DEAR Day was on March 5, and so many schools and organizations participated! Not just education Volunteers either.

At my college, we organized time for the tutors and staff, but the schedule was such that we didn't have the right amount of materials for the students, and the timing was not so good. But enjoy pictures of my staff reading!

One of my librarians! He is actually reading a PC book about libraries.

People love the newspaper here.

Even more when the newspaper is in your language.

One of the secretaries in the office specifically requested Things Fall Apart. Chinua Achebe is pretty popular around here.

Some tutors read on the veranda by the staffroom.

My PES (Professional Education Studies) tutor reading Teach Like a Champion, one of the books we used in our PC teacher training.

My Language tutor also reading Things Fall Apart, which is probably apt as this book was printed in the morning.

My counterpart, the Deputy Principal of Pre-Service, reading the news.

Another secretary in the administrative block.

What a beautiful day for literacy.

I loaned out a copy of The Immortal Life of Henrietta Lacks, and this tutor said he really likes it! He asked to borrow it to keep reading.

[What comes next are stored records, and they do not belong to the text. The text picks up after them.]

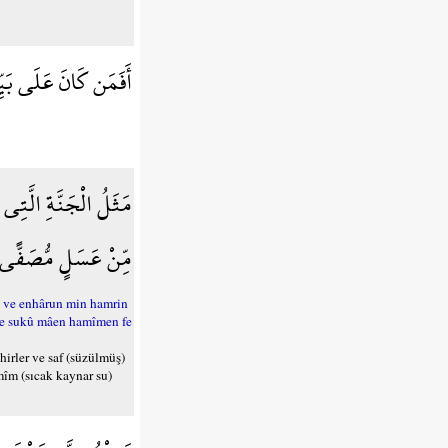
أَفَمَن كَانَ عَلَى بَيِّن
مَثَلُ الْجَنَّةِ الَّتِي و
مِّنْ عَسَلٍ مُّصَفًّى و
, ve enhârun min hamrin
i ve sukû mâen hamîmen fe
irler ve saf (süzülmüş)
mîm (sıcak kaynar su)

For the support staff, including cooks, workmen, guards, drivers, etc., we did Read-Alouds with some Big Books that I got from Peace Corps. This was helpful because for some of them, English is not a very comfortable language. My Language tutor translated while we read.


Mid Service

The end of January brought our Mid-Service Conference, meaning we had completed 50% of our service so far, and it had been one year since we swore in as Volunteers. The overall mood was really positive, as it was the first time since the previous year we'd all been together as our own group. It was reassuring and comfortable to see everyone, to talk, laugh, reminisce, and just enjoy each other's company.

During the first day of the conference, we were asked to share a recap of our first year at site, and I chose to do a mood graph. Literally, a graph, with mood based on journal entries from my past year. I didn't journal everyday, and I didn't put in mood numbers for days without entries, so there's a lot of gaps. But I think it's helpful to look back and see it.

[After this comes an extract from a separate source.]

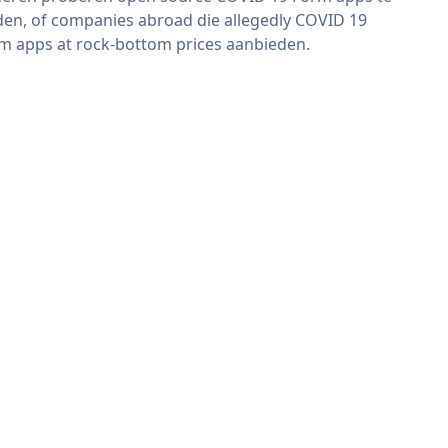
den, of companies abroad die allegedly COVID 19
m apps at rock-bottom prices aanbieden.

I've already started another mood chart for 2015, the difference being that I rate each day at the end of it, versus going back and rating an entire year at once. One thing I've definitely noticed is that I have way more good days than bad ones, but I remember the bad ones more.

We also worked on plans for how we would use our second year, attended some sessions about grants, and actually making and updating your LinkedIn. Never too early to think about the future! I didn't take so many pictures because honestly, I was too busy chatting with everyone. It was wonderful.

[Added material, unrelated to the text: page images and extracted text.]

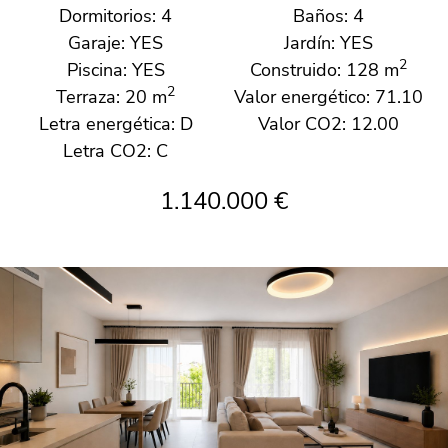
Dormitorios: 4
Baños: 4
Garaje: YES
Jardín: YES
2
Piscina: YES
Construido: 128 m
2
Terraza: 20 m
Valor energético: 71.10
Letra energética: D
Valor CO2: 12.00
Letra CO2: C
1.140.000 €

Also there was one day where I looked awesome and was just standing around, and so one of my good PCV friends who always has a camera decided on impromptu photo shoot.

Overall, it was strange to think we had one year left, and that the first one had already gone so fast. Our trainers from the previous education group, and most of the previous education group had COSed (Close of Service, meaning they finished their contract). A new Health and Agribusiness (HAAG) group had come in June 2014, and a new education group had come in November 2014. In six months (three months as of now, March 2015) a new HAAG group would arrive, the 2013 group would depart, and our group would be the "seniors" on campus.

Time flies, people. And sometimes, it rides in a matatu.

P.S. Matatus = minibuses which serve as public shared taxis 


Gulu on Holiday

So Gulu.

Over the long term break (basically December - January) I helped out at a high school girls' engineering camp in Gulu! This camp is sponsored by an American organization which has been coming to Uganda for a while. I was invited by one of my RPCV friends who was coming back to UG just to do this camp for two weeks. The first week focused on water filtration and purification, and the second week focused on solar cookers. I was working with two other women, Aarthi and Erin, who work in the STEM field, which was wonderful and empowering for the girls we were working with. We also had help from two male Ugandan teachers, Chris and Kennedy.

The beginnings of class.
After some introductory lessons, we asked the girls to build towers which had to meet certain requirements. Their materials were index cards, tape, and binder clips.

Cost calculations for water filters. 

Clay balls to remove bad smells and color.

Erin and Aarthi work on their filter!

Filter made by yours truly and my fellow PCV Jay.

Indian dinner night!

The teams line up for judging day. The judges taste their water and grade them on it.

The time keeper!


For solar cookers, we first took the temperature of the water in the shade to get our baseline.

More presentations!

Our girls spoke about their projects in front of the other camp participants, (there were robotics classes, and a group of blind students who did presentations) as well as in front of their families.